Saturday Jun 07, 2025

These blockbuster albums were unlike any other

The music industry has always had its megastars akin to today's super-performers like Taylor Swift, Drake and Morgan Wallen.

However, there was a glorious decade from the early 1980s into the 1990s when the planets aligned and money gushed out to a select few artists who commandeered the industry. Major record labels, commercial radio, and MTV conspired to create a consumer hunger for physical products - vinyl, cassette and CD albums and singles, readily available at record stores and department stores at every mall and shopping center.

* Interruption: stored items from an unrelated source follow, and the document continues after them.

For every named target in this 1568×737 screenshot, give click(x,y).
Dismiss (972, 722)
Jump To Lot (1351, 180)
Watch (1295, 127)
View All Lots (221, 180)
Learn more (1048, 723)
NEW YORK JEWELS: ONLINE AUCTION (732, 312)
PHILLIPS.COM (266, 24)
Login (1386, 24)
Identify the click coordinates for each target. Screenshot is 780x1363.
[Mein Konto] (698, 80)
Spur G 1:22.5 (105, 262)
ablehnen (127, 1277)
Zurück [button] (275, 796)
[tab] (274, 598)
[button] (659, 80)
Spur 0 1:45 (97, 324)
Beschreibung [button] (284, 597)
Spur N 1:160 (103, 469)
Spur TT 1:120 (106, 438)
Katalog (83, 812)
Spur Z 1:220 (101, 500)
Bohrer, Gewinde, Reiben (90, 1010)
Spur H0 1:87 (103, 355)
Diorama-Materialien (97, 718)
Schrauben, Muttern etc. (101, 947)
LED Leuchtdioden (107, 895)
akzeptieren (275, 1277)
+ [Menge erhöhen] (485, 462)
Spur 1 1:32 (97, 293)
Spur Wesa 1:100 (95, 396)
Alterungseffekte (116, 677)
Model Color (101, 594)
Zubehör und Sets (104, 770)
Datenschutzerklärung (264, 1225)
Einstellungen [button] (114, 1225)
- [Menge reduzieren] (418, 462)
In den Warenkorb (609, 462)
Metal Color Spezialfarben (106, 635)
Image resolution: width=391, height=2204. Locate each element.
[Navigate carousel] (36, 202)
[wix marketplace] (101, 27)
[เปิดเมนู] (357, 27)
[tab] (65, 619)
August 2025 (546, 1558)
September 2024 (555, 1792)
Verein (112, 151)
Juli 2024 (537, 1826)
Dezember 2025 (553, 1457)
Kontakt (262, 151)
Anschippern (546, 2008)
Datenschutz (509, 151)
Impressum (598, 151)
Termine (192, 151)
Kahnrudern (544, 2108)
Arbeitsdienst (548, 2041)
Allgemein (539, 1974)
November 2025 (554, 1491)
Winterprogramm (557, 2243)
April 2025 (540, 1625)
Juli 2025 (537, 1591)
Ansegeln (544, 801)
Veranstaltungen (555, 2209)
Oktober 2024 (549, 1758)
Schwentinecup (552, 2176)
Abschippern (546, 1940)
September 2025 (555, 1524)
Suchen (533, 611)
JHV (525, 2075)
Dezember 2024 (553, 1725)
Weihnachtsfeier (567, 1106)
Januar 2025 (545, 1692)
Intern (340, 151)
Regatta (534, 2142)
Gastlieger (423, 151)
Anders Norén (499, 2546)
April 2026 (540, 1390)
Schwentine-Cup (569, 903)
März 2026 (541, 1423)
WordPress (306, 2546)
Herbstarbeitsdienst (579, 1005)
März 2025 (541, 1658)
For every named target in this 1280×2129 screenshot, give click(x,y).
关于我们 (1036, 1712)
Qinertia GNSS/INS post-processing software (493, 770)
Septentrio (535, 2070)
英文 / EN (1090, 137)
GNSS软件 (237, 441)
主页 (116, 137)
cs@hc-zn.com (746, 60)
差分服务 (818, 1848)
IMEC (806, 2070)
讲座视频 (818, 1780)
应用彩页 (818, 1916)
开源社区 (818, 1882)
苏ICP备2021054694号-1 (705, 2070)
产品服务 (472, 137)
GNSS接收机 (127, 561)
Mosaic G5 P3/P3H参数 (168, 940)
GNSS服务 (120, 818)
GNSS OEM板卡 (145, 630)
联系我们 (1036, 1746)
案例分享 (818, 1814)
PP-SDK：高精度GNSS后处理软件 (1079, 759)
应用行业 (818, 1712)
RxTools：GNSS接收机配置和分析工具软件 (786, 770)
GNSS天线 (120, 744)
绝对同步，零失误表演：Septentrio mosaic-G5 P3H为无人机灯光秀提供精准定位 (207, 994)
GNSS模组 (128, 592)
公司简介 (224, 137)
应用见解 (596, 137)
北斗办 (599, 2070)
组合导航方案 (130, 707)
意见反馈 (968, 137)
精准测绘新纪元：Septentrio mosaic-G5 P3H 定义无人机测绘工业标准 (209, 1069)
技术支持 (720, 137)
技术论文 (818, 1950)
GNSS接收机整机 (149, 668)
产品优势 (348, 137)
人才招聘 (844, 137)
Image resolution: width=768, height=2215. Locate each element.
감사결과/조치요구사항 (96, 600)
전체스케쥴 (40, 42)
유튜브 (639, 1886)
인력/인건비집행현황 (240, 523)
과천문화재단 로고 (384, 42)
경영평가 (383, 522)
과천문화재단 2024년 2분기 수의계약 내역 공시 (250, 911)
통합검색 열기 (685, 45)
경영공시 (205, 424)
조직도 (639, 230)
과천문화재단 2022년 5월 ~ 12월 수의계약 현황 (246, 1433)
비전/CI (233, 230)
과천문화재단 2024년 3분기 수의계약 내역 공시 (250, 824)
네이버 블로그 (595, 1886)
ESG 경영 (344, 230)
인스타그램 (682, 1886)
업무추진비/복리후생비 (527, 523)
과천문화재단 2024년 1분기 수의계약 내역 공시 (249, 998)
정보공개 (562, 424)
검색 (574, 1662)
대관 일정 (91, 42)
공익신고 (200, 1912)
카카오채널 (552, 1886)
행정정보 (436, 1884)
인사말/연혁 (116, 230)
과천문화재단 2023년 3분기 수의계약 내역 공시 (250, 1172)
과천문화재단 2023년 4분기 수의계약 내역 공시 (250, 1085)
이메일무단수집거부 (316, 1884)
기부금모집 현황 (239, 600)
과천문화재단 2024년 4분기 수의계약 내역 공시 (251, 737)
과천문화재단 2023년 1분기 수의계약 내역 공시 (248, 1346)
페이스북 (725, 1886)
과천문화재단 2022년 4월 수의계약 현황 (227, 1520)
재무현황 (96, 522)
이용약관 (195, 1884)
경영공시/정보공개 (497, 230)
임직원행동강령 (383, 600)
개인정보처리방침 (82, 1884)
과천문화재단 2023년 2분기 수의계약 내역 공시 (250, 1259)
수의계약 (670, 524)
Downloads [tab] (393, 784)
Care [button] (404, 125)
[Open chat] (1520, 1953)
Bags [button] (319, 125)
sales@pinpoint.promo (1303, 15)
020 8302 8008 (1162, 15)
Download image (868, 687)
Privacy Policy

The artists behind these albums were mostly in their 20s and 30s, "video friendly" and talented enough (with the help of the right production teams) to churn out catchy hooks for their blockbuster albums, which could spawn enough carefully timed singles that could keep the artist near the top of the sales charts for two or three years at a time, often overlapping with their next album release.

Were these the best artists in the history of popular music? Not really. But their timing was phenomenal.

These days commercial radio is just a hint of what it once was, MTV doesn't even play music videos and consumers can simply stream everything they want to hear without having to buy anything.

On this episode of "How We Heard It," your hosts explain what led up to the music industry's glory days and how artists like Michael Jackson, Bruce Springsteen, Madonna and Whitney Houston cashed in. And they talk about how Taylor Swift and others are still finding their way.